Data entries:
* * *
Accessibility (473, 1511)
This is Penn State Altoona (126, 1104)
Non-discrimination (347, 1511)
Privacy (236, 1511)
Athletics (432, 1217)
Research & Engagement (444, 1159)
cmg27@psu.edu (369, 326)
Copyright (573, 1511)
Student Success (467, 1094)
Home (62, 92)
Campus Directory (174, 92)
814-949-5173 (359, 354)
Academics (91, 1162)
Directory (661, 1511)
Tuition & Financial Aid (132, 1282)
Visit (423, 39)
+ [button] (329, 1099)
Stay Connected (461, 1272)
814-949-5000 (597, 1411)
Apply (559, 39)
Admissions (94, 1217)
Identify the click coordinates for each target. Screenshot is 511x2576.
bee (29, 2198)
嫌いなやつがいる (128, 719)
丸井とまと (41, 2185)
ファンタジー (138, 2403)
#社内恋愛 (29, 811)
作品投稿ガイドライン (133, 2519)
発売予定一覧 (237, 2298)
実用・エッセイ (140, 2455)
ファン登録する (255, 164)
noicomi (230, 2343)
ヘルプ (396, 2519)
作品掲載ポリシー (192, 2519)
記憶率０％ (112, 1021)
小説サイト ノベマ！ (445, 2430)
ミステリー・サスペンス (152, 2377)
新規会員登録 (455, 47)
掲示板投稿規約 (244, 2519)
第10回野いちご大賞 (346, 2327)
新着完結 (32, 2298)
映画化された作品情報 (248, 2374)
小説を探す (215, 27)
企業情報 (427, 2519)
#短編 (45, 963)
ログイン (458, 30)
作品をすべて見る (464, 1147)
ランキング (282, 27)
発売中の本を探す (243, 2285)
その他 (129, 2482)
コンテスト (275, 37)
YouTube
* * *
EXERCISE GOAL:
Starting with the first line of the entries and ending with the line that has "嫌いなやつがいる (128, 719)", copy each line exactly and add nothing.

EXERCISE OUTPUT:
Accessibility (473, 1511)
This is Penn State Altoona (126, 1104)
Non-discrimination (347, 1511)
Privacy (236, 1511)
Athletics (432, 1217)
Research & Engagement (444, 1159)
cmg27@psu.edu (369, 326)
Copyright (573, 1511)
Student Success (467, 1094)
Home (62, 92)
Campus Directory (174, 92)
814-949-5173 (359, 354)
Academics (91, 1162)
Directory (661, 1511)
Tuition & Financial Aid (132, 1282)
Visit (423, 39)
+ [button] (329, 1099)
Stay Connected (461, 1272)
814-949-5000 (597, 1411)
Apply (559, 39)
Admissions (94, 1217)
Identify the click coordinates for each target. Screenshot is 511x2576.
bee (29, 2198)
嫌いなやつがいる (128, 719)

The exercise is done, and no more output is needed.